** Opening Extracted records block **

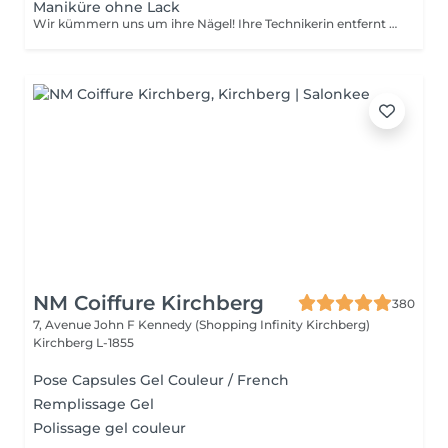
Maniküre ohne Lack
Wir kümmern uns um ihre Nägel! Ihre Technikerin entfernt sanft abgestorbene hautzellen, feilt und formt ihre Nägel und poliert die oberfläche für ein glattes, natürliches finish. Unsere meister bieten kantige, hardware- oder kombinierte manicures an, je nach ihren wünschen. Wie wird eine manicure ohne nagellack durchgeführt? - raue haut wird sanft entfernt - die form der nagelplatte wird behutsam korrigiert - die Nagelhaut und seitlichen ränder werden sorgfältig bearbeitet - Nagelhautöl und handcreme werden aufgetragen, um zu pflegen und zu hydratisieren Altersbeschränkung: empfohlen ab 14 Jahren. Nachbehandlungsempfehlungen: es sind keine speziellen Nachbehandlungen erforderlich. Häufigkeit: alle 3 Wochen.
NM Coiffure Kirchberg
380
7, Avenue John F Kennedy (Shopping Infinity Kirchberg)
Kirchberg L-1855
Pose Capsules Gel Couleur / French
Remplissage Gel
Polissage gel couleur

** Closing Extracted records block **

Before copying, set the pictures aside; then reproduce each entry above exactly.

* **Response to the task**:
Maniküre ohne Lack
Wir kümmern uns um ihre Nägel! Ihre Technikerin entfernt sanft abgestorbene hautzellen, feilt und formt ihre Nägel und poliert die oberfläche für ein glattes, natürliches finish. Unsere meister bieten kantige, hardware- oder kombinierte manicures an, je nach ihren wünschen. Wie wird eine manicure ohne nagellack durchgeführt? - raue haut wird sanft entfernt - die form der nagelplatte wird behutsam korrigiert - die Nagelhaut und seitlichen ränder werden sorgfältig bearbeitet - Nagelhautöl und handcreme werden aufgetragen, um zu pflegen und zu hydratisieren Altersbeschränkung: empfohlen ab 14 Jahren. Nachbehandlungsempfehlungen: es sind keine speziellen Nachbehandlungen erforderlich. Häufigkeit: alle 3 Wochen.
NM Coiffure Kirchberg
380
7, Avenue John F Kennedy (Shopping Infinity Kirchberg)
Kirchberg L-1855
Pose Capsules Gel Couleur / French
Remplissage Gel
Polissage gel couleur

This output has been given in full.